Semantic Segmentation from Image Labels by Reconstruction from Structured Decomposition
Xuanrui Zeng
TL;DR
The paper addresses weakly supervised semantic segmentation from image tags by reframing the problem as reconstruction from a structured decomposition of the input image into mask-lets and image-lets. It introduces two neural networks, a mask network $f_m$ and a decomposition network $f_x$, to produce $M$ and $X$, enabling a reconstructed image $\hat{I}$ via $\hat{I}_{c,h,w} = \sum_k M_{k,h,w} \cdot X_{k,c,h,w}$; the learning objective combines a reconstruction loss $L_{recon}$, a mask regulation $L_{mask}$, and a class-guided loss $L_{cls}$ that leverages a pretrained classifier $g$. The overall loss $L = L_{recon} + \lambda_m L_{mask} + \lambda_c L_{cls}$ guides joint training of $f_m$ and $f_x$, with $g$ fixed, to encourage accurate segmentation while mitigating background ambiguity.
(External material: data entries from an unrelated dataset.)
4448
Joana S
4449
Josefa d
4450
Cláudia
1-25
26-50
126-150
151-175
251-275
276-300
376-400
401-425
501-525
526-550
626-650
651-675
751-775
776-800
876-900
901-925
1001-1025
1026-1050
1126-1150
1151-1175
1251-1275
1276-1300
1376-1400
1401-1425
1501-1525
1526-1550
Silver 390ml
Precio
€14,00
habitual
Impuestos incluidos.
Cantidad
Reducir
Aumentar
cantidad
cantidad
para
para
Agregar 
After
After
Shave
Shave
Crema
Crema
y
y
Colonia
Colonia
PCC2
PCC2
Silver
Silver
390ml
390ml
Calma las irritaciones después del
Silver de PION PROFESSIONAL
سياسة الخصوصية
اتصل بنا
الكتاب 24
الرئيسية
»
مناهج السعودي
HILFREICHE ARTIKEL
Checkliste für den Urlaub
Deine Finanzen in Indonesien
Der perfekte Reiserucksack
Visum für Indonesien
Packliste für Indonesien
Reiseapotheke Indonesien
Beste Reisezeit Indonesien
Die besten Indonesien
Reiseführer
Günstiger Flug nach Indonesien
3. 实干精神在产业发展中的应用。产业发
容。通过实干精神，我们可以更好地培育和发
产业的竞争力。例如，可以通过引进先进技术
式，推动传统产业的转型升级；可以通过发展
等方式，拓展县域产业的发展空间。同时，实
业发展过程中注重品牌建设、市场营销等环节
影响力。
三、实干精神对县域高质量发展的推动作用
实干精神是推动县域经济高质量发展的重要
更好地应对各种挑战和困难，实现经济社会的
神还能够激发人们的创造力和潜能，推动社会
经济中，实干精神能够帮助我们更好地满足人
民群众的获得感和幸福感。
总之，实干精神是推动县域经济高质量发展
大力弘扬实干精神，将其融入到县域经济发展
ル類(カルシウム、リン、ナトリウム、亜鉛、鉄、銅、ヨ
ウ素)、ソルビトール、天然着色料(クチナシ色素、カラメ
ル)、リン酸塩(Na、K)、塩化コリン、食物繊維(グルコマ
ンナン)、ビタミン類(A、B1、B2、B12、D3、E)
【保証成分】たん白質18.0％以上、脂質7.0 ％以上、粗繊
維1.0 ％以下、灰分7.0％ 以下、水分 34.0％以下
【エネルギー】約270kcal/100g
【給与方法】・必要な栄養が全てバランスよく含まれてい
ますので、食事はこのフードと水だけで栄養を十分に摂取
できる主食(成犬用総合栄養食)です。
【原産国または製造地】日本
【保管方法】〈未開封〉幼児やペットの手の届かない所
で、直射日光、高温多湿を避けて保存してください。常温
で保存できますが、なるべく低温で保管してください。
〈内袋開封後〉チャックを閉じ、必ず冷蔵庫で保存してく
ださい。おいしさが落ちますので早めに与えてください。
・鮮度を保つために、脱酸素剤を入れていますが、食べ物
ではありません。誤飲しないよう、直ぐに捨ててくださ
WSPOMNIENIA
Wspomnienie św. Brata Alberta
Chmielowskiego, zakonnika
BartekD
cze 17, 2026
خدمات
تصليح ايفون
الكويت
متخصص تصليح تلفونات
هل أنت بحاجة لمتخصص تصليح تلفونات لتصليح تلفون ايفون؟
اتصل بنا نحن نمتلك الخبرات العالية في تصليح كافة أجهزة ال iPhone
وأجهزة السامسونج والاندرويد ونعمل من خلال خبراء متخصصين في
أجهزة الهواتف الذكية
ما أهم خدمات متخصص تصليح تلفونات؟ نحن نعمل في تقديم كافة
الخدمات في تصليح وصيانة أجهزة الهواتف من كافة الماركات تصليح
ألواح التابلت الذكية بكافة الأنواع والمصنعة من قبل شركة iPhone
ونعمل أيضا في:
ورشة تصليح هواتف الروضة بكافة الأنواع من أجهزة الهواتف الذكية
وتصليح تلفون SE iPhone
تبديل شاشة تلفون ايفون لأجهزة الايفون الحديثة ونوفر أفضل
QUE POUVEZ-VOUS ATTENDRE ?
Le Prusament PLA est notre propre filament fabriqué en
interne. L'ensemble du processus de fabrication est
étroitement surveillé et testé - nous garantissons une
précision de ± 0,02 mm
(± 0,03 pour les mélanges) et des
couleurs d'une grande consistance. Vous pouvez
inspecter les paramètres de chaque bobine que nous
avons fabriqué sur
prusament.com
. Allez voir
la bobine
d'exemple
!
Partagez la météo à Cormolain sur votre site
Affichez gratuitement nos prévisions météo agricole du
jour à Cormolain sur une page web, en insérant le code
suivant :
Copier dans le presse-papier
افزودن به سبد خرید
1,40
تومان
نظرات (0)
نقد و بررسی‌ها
Experiments on a toy binary dog segmentation task show the method yields crisp object masks and robustness to background bias, highlighting the potential of structured decomposition to improve weak supervision and suggesting avenues for extending to multi-class segmentation. The approach offers a principled reconstruction-based regularization framework that can be integrated with standard CNN backbones to reduce labeling costs in practical segmentation tasks.
Abstract
Weakly supervised image segmentation (WSSS) from image tags remains challenging due to its under-constraint nature. Most mainstream work focus on the extraction of class activation map (CAM) and imposing various additional regularization. Contrary to the mainstream, we propose to frame WSSS as a problem of reconstruction from decomposition of the image using its mask, under which most regularization are embedded implicitly within the framework of the new problem. Our approach has demonstrated promising results on initial experiments, and shown robustness against the problem of background ambiguity. Our code is available at \url{https://github.com/xuanrui-work/WSSSByRec}.